_DATA EXTRACT_
>>>

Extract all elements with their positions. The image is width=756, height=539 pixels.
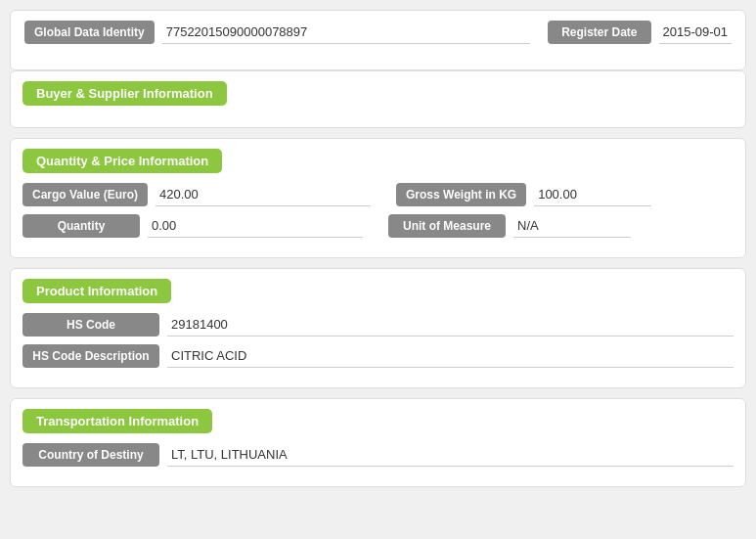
unit-of-measure-label: Unit of Measure bbox=[388, 214, 506, 238]
quantity-price-section: Quantity & Price Information Cargo Value… bbox=[10, 138, 746, 258]
register-date-group: Register Date 2015-09-01 bbox=[548, 21, 732, 44]
unit-of-measure-value: N/A bbox=[513, 214, 631, 238]
gross-weight-group: Gross Weight in KG 100.00 bbox=[396, 183, 651, 206]
hs-code-row: HS Code 29181400 bbox=[22, 313, 734, 337]
top-row-card: Global Data Identity 7752201509000007889… bbox=[10, 10, 746, 70]
top-row: Global Data Identity 7752201509000007889… bbox=[24, 21, 732, 44]
country-destiny-row: Country of Destiny LT, LTU, LITHUANIA bbox=[22, 443, 734, 467]
hs-code-desc-value: CITRIC ACID bbox=[167, 344, 734, 368]
cargo-value-value: 420.00 bbox=[156, 183, 371, 206]
quantity-price-header: Quantity & Price Information bbox=[22, 149, 222, 173]
cargo-value-label: Cargo Value (Euro) bbox=[22, 183, 148, 206]
country-destiny-value: LT, LTU, LITHUANIA bbox=[167, 443, 734, 467]
buyer-supplier-section: Buyer & Supplier Information bbox=[10, 70, 746, 128]
product-header: Product Information bbox=[22, 279, 171, 303]
hs-code-desc-label: HS Code Description bbox=[22, 344, 159, 368]
quantity-label: Quantity bbox=[22, 214, 140, 238]
transportation-section: Transportation Information Country of De… bbox=[10, 398, 746, 487]
quantity-value: 0.00 bbox=[148, 214, 363, 238]
cargo-value-row: Cargo Value (Euro) 420.00 Gross Weight i… bbox=[22, 183, 734, 206]
quantity-row: Quantity 0.00 Unit of Measure N/A bbox=[22, 214, 734, 238]
hs-code-value: 29181400 bbox=[167, 313, 734, 337]
register-date-button[interactable]: Register Date bbox=[548, 21, 650, 44]
buyer-supplier-header: Buyer & Supplier Information bbox=[22, 81, 227, 106]
register-date-value: 2015-09-01 bbox=[659, 21, 733, 44]
global-data-identity-label: Global Data Identity bbox=[24, 21, 155, 44]
gross-weight-value: 100.00 bbox=[534, 183, 651, 206]
hs-code-label: HS Code bbox=[22, 313, 159, 337]
transportation-header: Transportation Information bbox=[22, 409, 212, 433]
global-data-identity-value: 77522015090000078897 bbox=[162, 21, 530, 44]
unit-of-measure-group: Unit of Measure N/A bbox=[388, 214, 631, 238]
gross-weight-label: Gross Weight in KG bbox=[396, 183, 526, 206]
product-section: Product Information HS Code 29181400 HS … bbox=[10, 268, 746, 388]
hs-code-desc-row: HS Code Description CITRIC ACID bbox=[22, 344, 734, 368]
country-destiny-label: Country of Destiny bbox=[22, 443, 159, 467]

<<<

_GOAL OF THE EXERCISE_
Apart from the pictures, the material above has to be repeated exactly.

_TASK SOLUTION_
Extract all elements with their positions. The image is width=756, height=539 pixels.
unit-of-measure-label: Unit of Measure bbox=[388, 214, 506, 238]
quantity-price-section: Quantity & Price Information Cargo Value… bbox=[10, 138, 746, 258]
register-date-group: Register Date 2015-09-01 bbox=[548, 21, 732, 44]
unit-of-measure-value: N/A bbox=[513, 214, 631, 238]
gross-weight-group: Gross Weight in KG 100.00 bbox=[396, 183, 651, 206]
hs-code-row: HS Code 29181400 bbox=[22, 313, 734, 337]
top-row-card: Global Data Identity 7752201509000007889… bbox=[10, 10, 746, 70]
top-row: Global Data Identity 7752201509000007889… bbox=[24, 21, 732, 44]
country-destiny-row: Country of Destiny LT, LTU, LITHUANIA bbox=[22, 443, 734, 467]
hs-code-desc-value: CITRIC ACID bbox=[167, 344, 734, 368]
cargo-value-value: 420.00 bbox=[156, 183, 371, 206]
quantity-price-header: Quantity & Price Information bbox=[22, 149, 222, 173]
cargo-value-label: Cargo Value (Euro) bbox=[22, 183, 148, 206]
country-destiny-value: LT, LTU, LITHUANIA bbox=[167, 443, 734, 467]
buyer-supplier-section: Buyer & Supplier Information bbox=[10, 70, 746, 128]
product-header: Product Information bbox=[22, 279, 171, 303]
hs-code-desc-label: HS Code Description bbox=[22, 344, 159, 368]
quantity-label: Quantity bbox=[22, 214, 140, 238]
transportation-section: Transportation Information Country of De… bbox=[10, 398, 746, 487]
quantity-value: 0.00 bbox=[148, 214, 363, 238]
cargo-value-row: Cargo Value (Euro) 420.00 Gross Weight i… bbox=[22, 183, 734, 206]
quantity-row: Quantity 0.00 Unit of Measure N/A bbox=[22, 214, 734, 238]
hs-code-value: 29181400 bbox=[167, 313, 734, 337]
register-date-button[interactable]: Register Date bbox=[548, 21, 650, 44]
buyer-supplier-header: Buyer & Supplier Information bbox=[22, 81, 227, 106]
register-date-value: 2015-09-01 bbox=[659, 21, 733, 44]
global-data-identity-label: Global Data Identity bbox=[24, 21, 155, 44]
gross-weight-value: 100.00 bbox=[534, 183, 651, 206]
hs-code-label: HS Code bbox=[22, 313, 159, 337]
transportation-header: Transportation Information bbox=[22, 409, 212, 433]
global-data-identity-value: 77522015090000078897 bbox=[162, 21, 530, 44]
unit-of-measure-group: Unit of Measure N/A bbox=[388, 214, 631, 238]
gross-weight-label: Gross Weight in KG bbox=[396, 183, 526, 206]
product-section: Product Information HS Code 29181400 HS … bbox=[10, 268, 746, 388]
hs-code-desc-row: HS Code Description CITRIC ACID bbox=[22, 344, 734, 368]
country-destiny-label: Country of Destiny bbox=[22, 443, 159, 467]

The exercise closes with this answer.